會議結束後,瀨名氏俊讓眾人都先到兵營休息一晚,自己則等待進一步的情報,並要求眾人明天早上再召開一次評定會議。
雨秋平回到兵營後,查理和親兵衛立刻迎了上來。
雨秋平拿出一張邊界地圖,大概把瀨名氏俊的話複述了一遍。
“就是這樣。”雨秋平歎了口氣,“鳴海城和遝掛城雖然還有餘力,但是鳴海城糧草不足,遝掛城剛遭慘敗,為了守衛城池,已經無力出兵牽製織田軍了。而大高城部隊幾乎全滅,岡崎城的鬆平家也遭遇慘敗。現在岡崎城已經是空城一座。織田家在26日大獲全勝之後,在27日和28日居然沒有行動,”雨秋平緊張地說道,“如果他們真的有2000戰兵,留下部分包圍刈穀城和安祥城,主力繼續前進。一次進攻說不定就可以拿下岡崎城了。”雨秋平說完了瀨名氏俊對戰局的悲觀估計。

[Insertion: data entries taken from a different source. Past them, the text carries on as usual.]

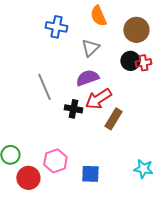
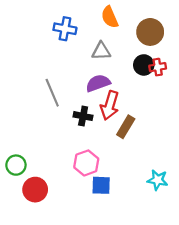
gray triangle: (90, 48) -> (101, 51), turned 42
red arrow: (98, 99) -> (110, 105), turned -40
pink hexagon: (55, 161) -> (86, 163), moved

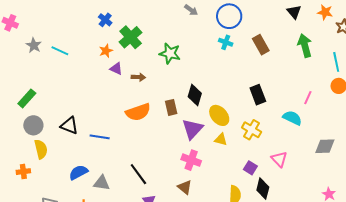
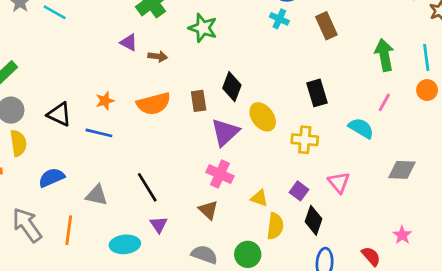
green arrow: (305, 46) -> (384, 55), moved
orange star: (106, 51) -> (105, 101), moved
yellow cross: (252, 130) -> (305, 140), turned -30
yellow triangle: (221, 139) -> (259, 198), moved
blue semicircle: (78, 172) -> (52, 178), moved

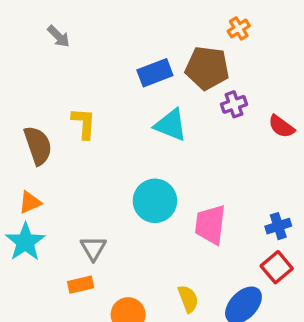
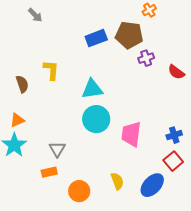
cyan triangle: (171, 125) -> (92, 89), moved, turned -30
brown semicircle: (38, 145) -> (22, 84), size x0.7

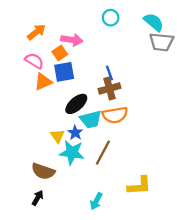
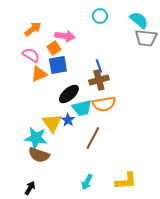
yellow triangle: (57, 136) -> (52, 123), size x1.5
cyan star: (72, 153) -> (36, 138), moved
yellow L-shape: (139, 186) -> (126, 181), moved
black arrow: (38, 198) -> (30, 188), moved

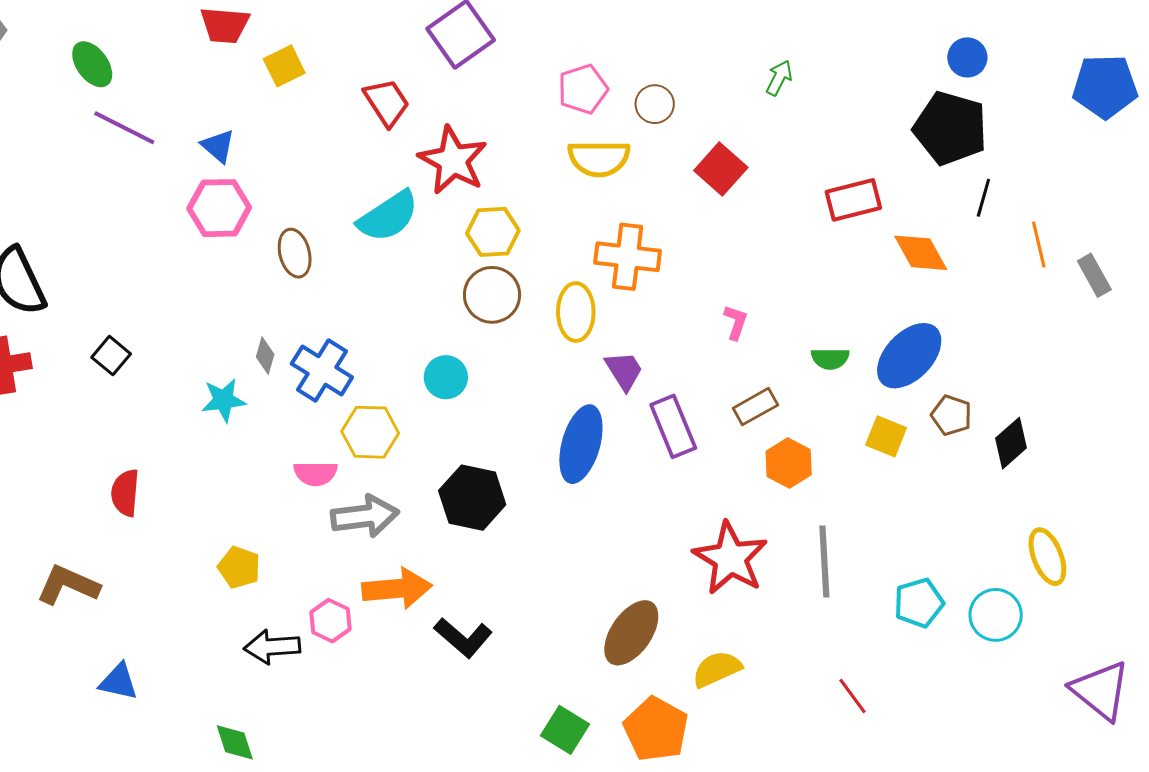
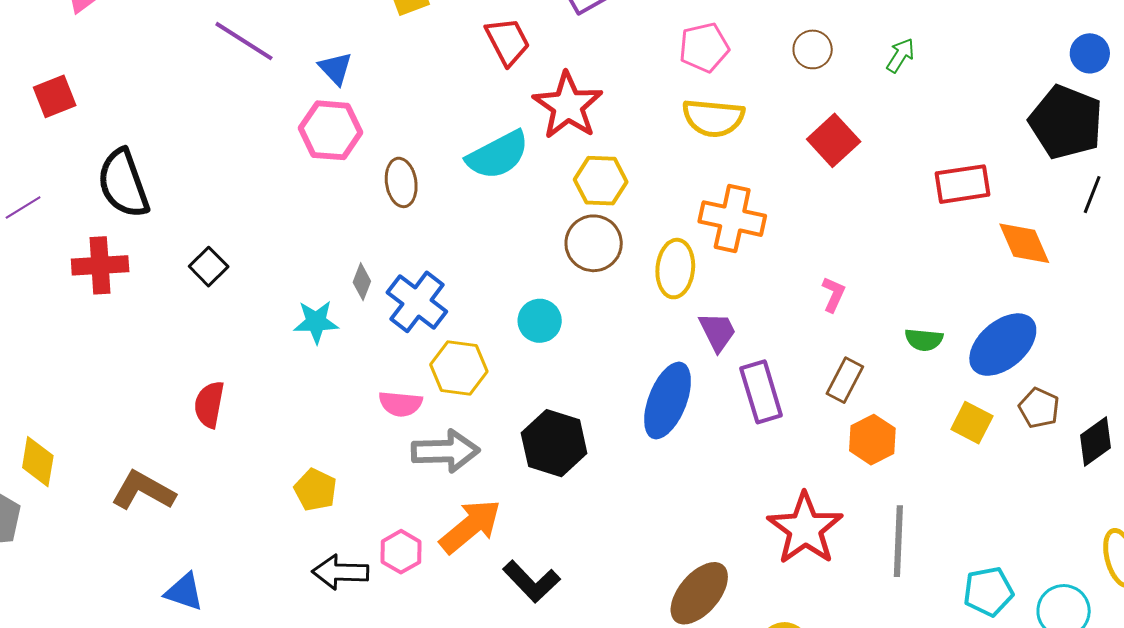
brown circle: (655, 104) -> (813, 49), moved
brown rectangle: (755, 407) -> (845, 380), turned -39
orange arrow: (397, 589) -> (470, 526), turned -40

事實上,由於織田家並不知道鳴海城的糧草已經窘迫到無法出擊的地步,因此對戰力很高的岡部元信部非常提防,因而沒有選擇大膽進攻,擔心被岡部元信斷了後路。
“我們會上戰場麽。”從未有過上陣經曆的親兵衛抖得有些厲害。雨秋平拍了拍的他肩膀,安慰道,“沒事的,估計我們還是以保護岡崎城為主。”
雨秋平忽然發現,自己經曆了一次戰火的曆練後,此刻身處前線,已經沒有那麽緊張,反而可以安慰別人了。
“湯普森,你以前上過戰場麽。”雨秋平看到身旁的查理也是十分從容地擦拭著自己的長弓,出言問道。
“我以前沒有上過戰場,但是我曾經跟隨我父親和土匪作戰過,已經殺過人了。”查理說道,“戰爭也沒有那麽可怕,注意保護好自己。”
“不管怎麽樣,先睡一覺吧。”雨秋平看著親兵衛新換上的黑色眼罩,微微一笑,“織田家不可能一直待著不動,明天情況說不定就會有變化了。”